Нет сомнений, что он считал создание Академии делом огромной важности. Почему же тогда он намеренно ввел спорные элементы и тем самым сделал невозможным обсуждение своего предложения исключительно по существу? Я предполагаю в качестве возможного ответа, что он хотел, чтобы виги дистанцировались от проекта, и использовал тактику, ожидаемую для достижения этой цели, желая, чтобы вся заслуга в основании Академии принадлежала Харли и его сторонникам. Партийный подход был, следовательно, хитро рассчитан на то, чтобы спровоцировать оппозицию и избежать любого влияния вигства в «учреждении и покровительстве» Академии. Свифт хотел, чтобы современный престиж, а также благоприятный вердикт потомков были однозначно определены. Тем не менее, не было намерения исключать достойных вигов из первоначального состава членов — только, как ясно из отношения Свифта, из «учреждения и покровительства» Академии. В списке академиков, составленном Свифтом и Харли, который, к сожалению, не сохранился, были включены члены обеих партий — так Свифт писал архиепископу Кингу в Дублин, и нет причин в этом сомневаться. Даже Олдмиксон неохотно сообщает, что Свифт обещал «вигам, что они войдут, если захотят». Как бы ни была порой яростна его партийность, Свифт мог и уважал заслуги; а Харли всегда был готов задобрить отдельных членов оппозиции. Поэтому нет необходимости всерьез воспринимать, как это делают Олдмиксон и авторы «Британской академии», список потенциальных членов Академии, впервые напечатанный в «Амстердамской газете» и процитированный в «Британской академии». С первого взгляда видно, что они составляют ту обеденную группу «братьев»-тори, общество, к которому принадлежал Свифт, группу, достаточную для своей заявленной цели — «способствовать общению и дружбе, и вознаграждать достойных лиц», — но, конечно, он не принял бы их целиком для Академии.

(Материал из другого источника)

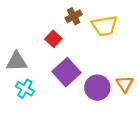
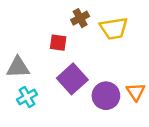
red square: (53, 39) -> (58, 43), turned -35
cyan cross: (25, 89) -> (27, 97), turned 30

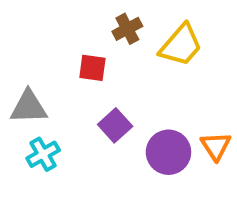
yellow trapezoid: (114, 28) -> (181, 45), turned -40
purple square: (72, 79) -> (115, 125), size x0.7

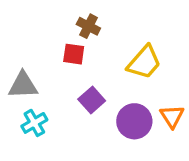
brown cross: (127, 29) -> (88, 26), moved, turned -35
yellow trapezoid: (181, 45) -> (144, 62), moved

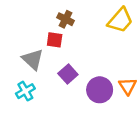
yellow trapezoid: (144, 62) -> (120, 20), moved
gray triangle: (23, 85) -> (33, 59), moved, turned 45

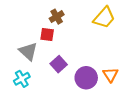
brown cross: (66, 19) -> (57, 17), turned 32

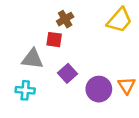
gray triangle: (28, 51) -> (32, 59), turned -36
cyan cross: (22, 79) -> (25, 90), turned 35

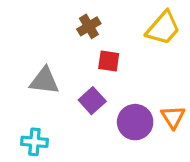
red square: (54, 40) -> (109, 61), moved
cyan cross: (25, 90) -> (34, 142), moved

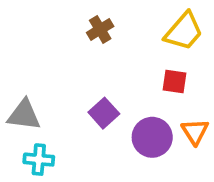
red square: (109, 61) -> (174, 82), moved
gray triangle: (44, 81) -> (24, 115), moved

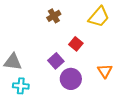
red square: (174, 82) -> (76, 44), moved, turned 32
purple circle: (152, 137) -> (71, 79), moved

Писатели-виги начали атаку на «Предложение» немедленно. В «Медли», основанном Мейнуорингом и Олдмиксоном «как противоядие от яда «Экзаминера»», в выпуске от 19-23 мая 1712 года есть краткое упоминание «весьма необычного письма к Великому человеку», за которым в следующем выпуске последовала развернутая политическая атака, где «Предложение» послужило отправной точкой. Таким образом, с самого начала памфлет Свифта рассматривался как партийный документ. В то же время писатели-виги готовили два памфлета в ответ, оба были анонсированы в «Медли» от 19-23 мая как готовящиеся к печати. По-видимому, ни один из них не появился, по крайней мере под анонсированными названиями; но к 26 мая «Размышления» Олдмиксона были опубликованы анонимно и упоминались в «Медли» как «весьма остроумный памфлет». Как заметит любой читатель «Размышлений», памфлет открывается на яростной политической ноте и выдерживает ее на протяжении всего текста. Хотя Олдмиксон больше озабочен тем, чтобы выдвинуть обвинения против Свифта — распутный, непочтительный священник, перебежчик, партийный писака и т. д., — чем отрицать обоснованность взглядов Свифта на язык, он прямо оспаривает некоторые пункты. И он приходит к выводу, который вполне мог быть результатом честного убеждения, а не просто партийной оппозиции: что ни желательно, ни возможно зафиксировать язык навсегда. В некотором смысле это был главный вопрос, и тот, в котором авторитарный взгляд, представленный Свифтом и другими, был наиболее уязвим. Возможно ли указами академии, какими бы выдающимися ни были ее члены и уважаемым авторитет, отрицать или контролировать принцип изменений, присущий языку? К сожалению, Олдмиксон не дожил до того, чтобы увидеть, как его позицию агрессивно изложил человек более крупного масштаба, который также не согласился со Свифтом, как в «Предисловии к словарю», так и в биографии Свифта.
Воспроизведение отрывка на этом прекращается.